In these two cases, a differential diagnosis of chondrosarcoma, primitive neuroectodermal tumor (PNET) (or Askin tumor), and metastatic carcinoma was considered at FNAC. Chondrosarcoma on cytology shows tumor cells with oval nuclei and vacuolated cytoplasm with small pink granules embedded in a pink matrix.[7] PNET is seen in a younger age group and aspirates show a dissociative pattern of small malignant cells having a high nucleus: cytoplasmic (N: C) ratio with fine chromatin and lack nucleoli. The cytoplasmic vacuolation and membranous cytoplasmic blebs are noted occasionally.
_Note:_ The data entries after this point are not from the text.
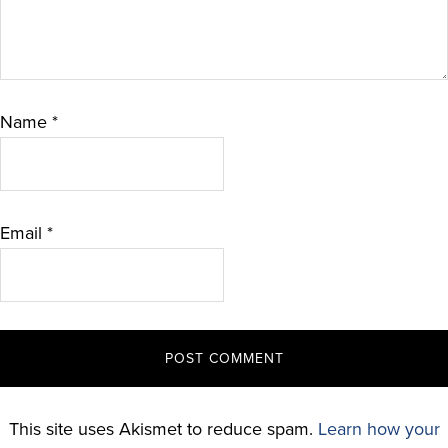
Name
*
Email
*
This site uses Akismet to reduce spam.
Learn how your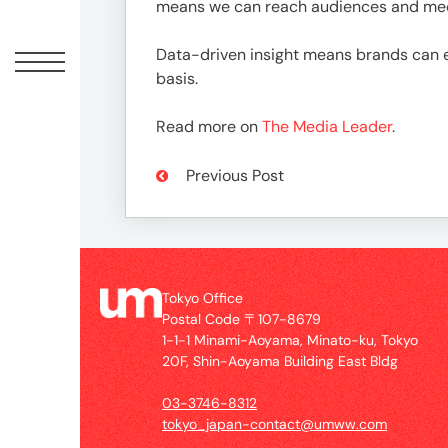
Offic
means we can reach audiences and medi
Data-driven insight means brands can 
basis.
Read more on
The Media Leader
.
Previous Post
UM
Tokyo
Tokyo Office
Office
Postal Code 〒107-8679
Postal
1-1-1 Minami-Aoyama, Minato-ku, Tokyo
Code
20F, Shin-Aoyama Building East Bldg
〒
03-3746-8312
107-
tokyo_japan-contact@umww.com
8679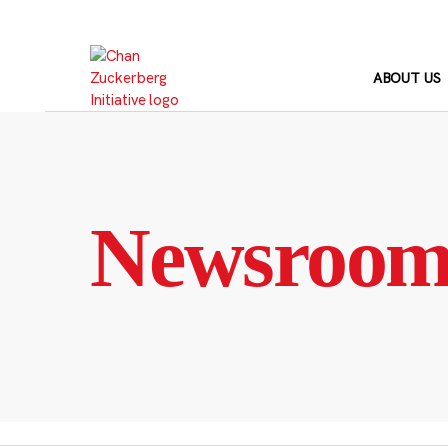
Skip
to
content
ABOUT US
Newsroo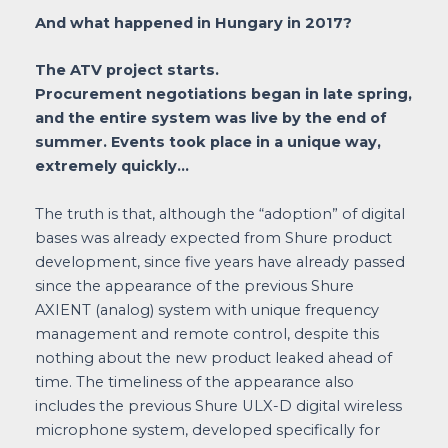
And what happened in Hungary in 2017?
The ATV project starts.
Procurement negotiations began in late spring,
and the entire system was live by the end of
summer. Events took place in a unique way,
extremely quickly…
The truth is that, although the “adoption” of digital
bases was already expected from Shure product
development, since five years have already passed
since the appearance of the previous Shure
AXIENT (analog) system with unique frequency
management and remote control, despite this
nothing about the new product leaked ahead of
time. The timeliness of the appearance also
includes the previous Shure ULX-D digital wireless
microphone system, developed specifically for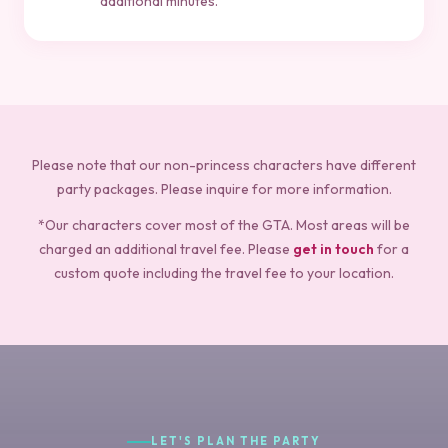
additional minutes.
Please note that our non-princess characters have different
party packages. Please inquire for more information.
*Our characters cover most of the GTA. Most areas will be
charged an additional travel fee. Please
get in touch
for a
custom quote including the travel fee to your location.
LET'S PLAN THE PARTY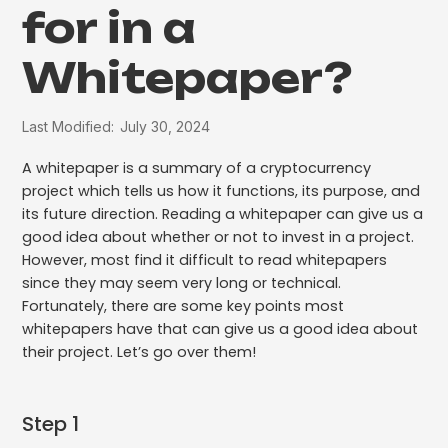
for in a
Whitepaper?
Last Modified:
July 30, 2024
A whitepaper is a summary of a cryptocurrency
project which tells us how it functions, its purpose, and
its future direction. Reading a whitepaper can give us a
good idea about whether or not to invest in a project.
However, most find it difficult to read whitepapers
since they may seem very long or technical.
Fortunately, there are some key points most
whitepapers have that can give us a good idea about
their project. Let’s go over them!
Step 1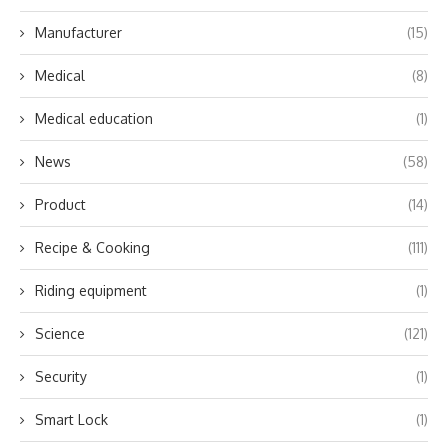
Manufacturer
(15)
Medical
(8)
Medical education
(1)
News
(58)
Product
(14)
Recipe & Cooking
(111)
Riding equipment
(1)
Science
(121)
Security
(1)
Smart Lock
(1)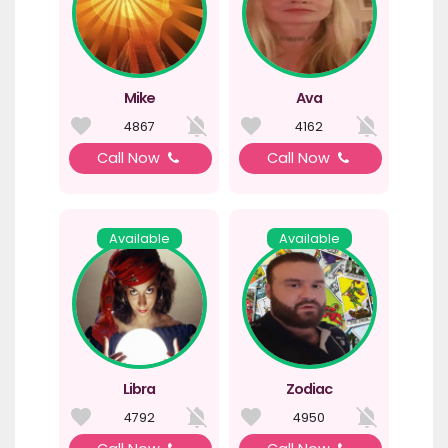
Mike
Ava
4867
4162
Call Now
Call Now
Available
Available
Libra
Zodiac
4792
4950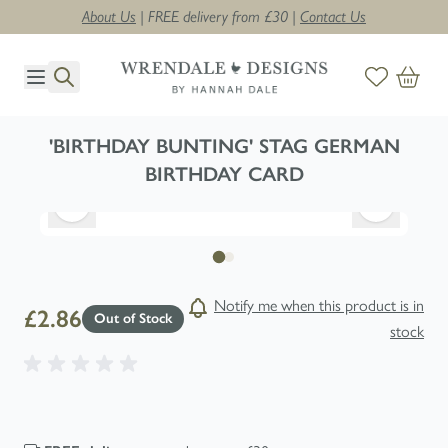
About Us
| FREE delivery from £30 |
Contact Us
Skip to Content
'BIRTHDAY BUNTING' STAG GERMAN
BIRTHDAY CARD
Notify me when this product is in
£2.86
Out of Stock
stock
Metastatic carcinoma was ruled out due to lack of prominent nuclear pleomorphism and any cohesive arrangement of the cells.

In both the cases, the bone marrow aspiration showed more than 30% of plasma cells and urine was positive for Bence Jones protein in one case. The serum protein electrophoresis revealed an “M” spike in both the cases.

Multiple myeloma presenting primarily as a swelling in the chest is quite rare. The presence of increased plasmablasts, anaplasia and unusual location of the tumor are some of the challenges faced during the cytological evaluation. FNAC definitely offers an early and accurate method of diagnosis in such unusual sites of presentation of the disease, and thus is essential in helping the clinicians in clinically unsuspected cases.